CANBERRA: The Reserve Bank is increasingly nervous that the flood of apartment developments and under-utilised office towers has left the economy more vulnerable to a global shock, sparking a fresh warning for banks to be extra vigilant.
In its semi-annual review of financial stability, the RBA warned the most pressing risks had shifted from mortgage lending to commercial property and apartment developments, flagging that a major slump in Chinese demand could dent prices and banks’ “broader property-related exposures”. The RBA claimed the economy’s pressure points — along with stress in resource-related companies — could “exacerbate a major shock from elsewhere, such as a global economic downturn” and emphasised that banks must not ease lending standards.
Aware that commercial property losses nearly destroyed banks in the early 1990s recession, the RBA singled out the “particularly weak” Perth and Brisbane office markets, where vacancy rates are 24.5 per cent and 18.2 per cent, the highest since at least 1993. “Given the increase in risk, commercial property lending, including for residential development, will require continued close monitoring for some time yet,” the RBA said, noting lending had picked up in recent years.
The RBA’s pointed warning came as further evidence emerged that China’s economy — the world’s second-largest and the biggest consumer of Australia’s exports — was slowing. First-quarter GDP cooled to an annual rate of 6.7 per cent, down 10 basis points from the prior three months but in line with market expectations.

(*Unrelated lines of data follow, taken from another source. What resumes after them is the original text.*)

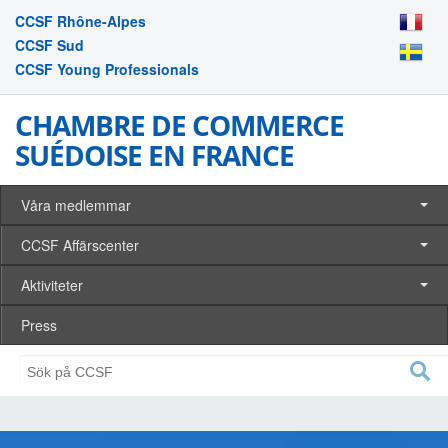
CCSF Rhône-Alpes
CCSF Sud
CCSF Young Professionals
CHAMBRE DE COMMERCE
SUÉDOISE EN FRANCE
Våra medlemmar
CCSF Affärscenter
Aktiviteter
Press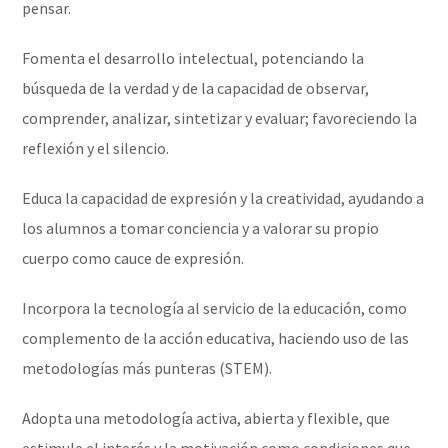
pensar.
Fomenta el desarrollo intelectual, potenciando la
búsqueda de la verdad y de la capacidad de observar,
comprender, analizar, sintetizar y evaluar; favoreciendo la
reflexión y el silencio.
Educa la capacidad de expresión y la creatividad, ayudando a
los alumnos a tomar conciencia y a valorar su propio
cuerpo como cauce de expresión.
Incorpora la tecnología al servicio de la educación, como
complemento de la acción educativa, haciendo uso de las
metodologías más punteras (STEM).
Adopta una metodología activa, abierta y flexible, que
estimule el interés y la motivación como condiciones que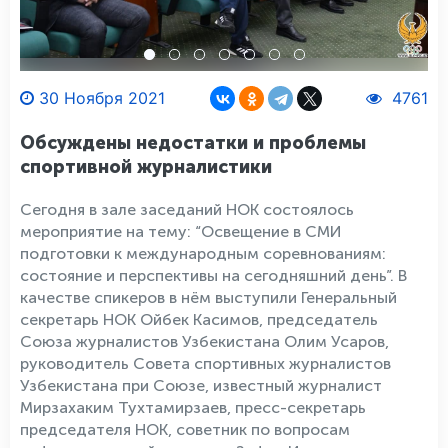
30 Ноября 2021
4761
Обсуждены недостатки и проблемы
спортивной журналистики
Сегодня в зале заседаний НОК состоялось
мероприятие на тему: “Освещение в СМИ
подготовки к международным соревнованиям:
состояние и перспективы на сегодняшний день”. В
качестве спикеров в нём выступили Генеральный
секретарь НОК Ойбек Касимов, председатель
Союза журналистов Узбекистана Олим Усаров,
руководитель Совета спортивных журналистов
Узбекистана при Союзе, известный журналист
Мирзахаким Тухтамирзаев, пресс-секретарь
председателя НОК, советник по вопросам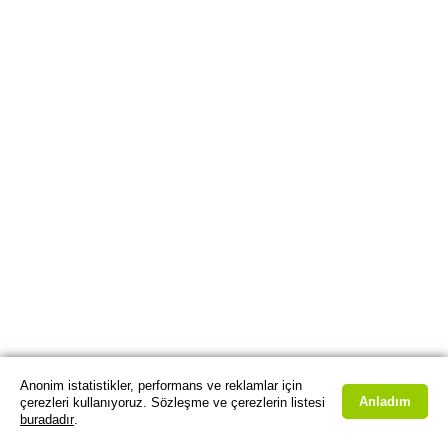
Anonim istatistikler, performans ve reklamlar için
Anladım
çerezleri kullanıyoruz. Sözleşme ve çerezlerin listesi
buradadır
.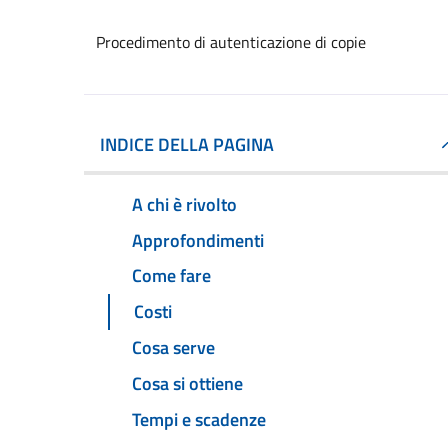
Procedimento di autenticazione di copie
INDICE DELLA PAGINA
A chi è rivolto
Approfondimenti
Come fare
Costi
Cosa serve
Cosa si ottiene
Tempi e scadenze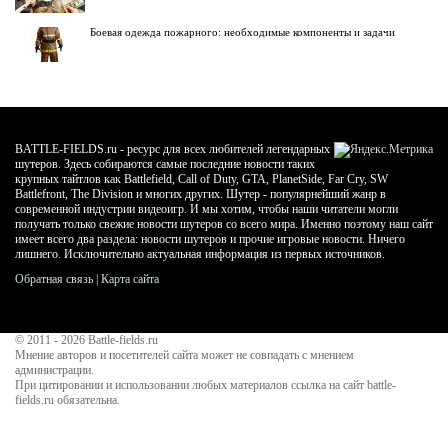
Боевая одежда пожарного: необходимые компоненты и задачи
BATTLE-FIELDS.ru - ресурс для всех любителей легендарных
шутеров. Здесь собираются самые последние новости таких
крупных тайтлов как Battlefield, Call of Duty, GTA, PlanetSide, Far Cry, SW
Battlefront, The Division и многих других. Шутер - популярнейший жанр в
современной индустрии видеоигр. И мы хотим, чтобы наши читатели могли
получать только свежие новости шутеров со всего мира. Именно поэтому наш сайт
имеет всего два раздела: новости шутеров и прочие игровые новости. Ничего
лишнего. Исключительно актуальная информация из первых источников.
Обратная связь
|
Карта сайта
© 2011 - 2026
Battle-fields.ru
Мнение авторов и посетителей сайта может не совпадать с мнением
администрации.
При цитировании и использовании любых материалов ссылка на сайт battle-
fields.ru обязательна.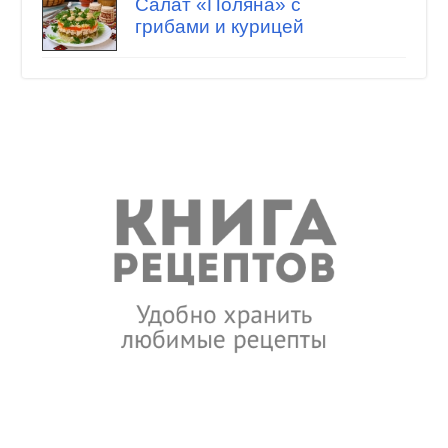
Салат «Поляна» с
грибами и курицей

Amid fears of a sharper slowdown in China, investors breathed a sigh of relief and pushed the S&P/ASX 200 stock index up 0.76 per cent to 5175.5. In late trade, the dollar was just north of US77c after the RBA’s warnings about the property market shut the door on a near-term cut in official interest rates.
But with regulators cracking down on bank practices since late 2014 and slowing lending to property investors, the RBA expressed concern that tighter access to credit could pose “near-term challenges” to higher-density construction markets reeling from building that started several years ago.
“These apartments are popular with investors and foreign buyers and any concerns over settlement risk and/or a slowdown in demand for Australian-located property by Chinese and other Asian residents could lead to difficulties for particular projects,” the RBA said.
“An ongoing risk comes from the significant and geographically concentrated growth in supply of new apartments in Sydney, Melbourne and Brisbane due for completion over the next few years.”
As broker CLSA forecast Beijing would let the yuan fall by 25 per cent, the RBA cited a sharp economic slowdown in China and tightening outbound capital controls as drivers that could cool the rampant demand for Australian property. Amid growing concerns about banks’ rising bad debts, the RBA said while non-residential commercial property conditions were strong in Sydney and Melbourne, other areas were bleak.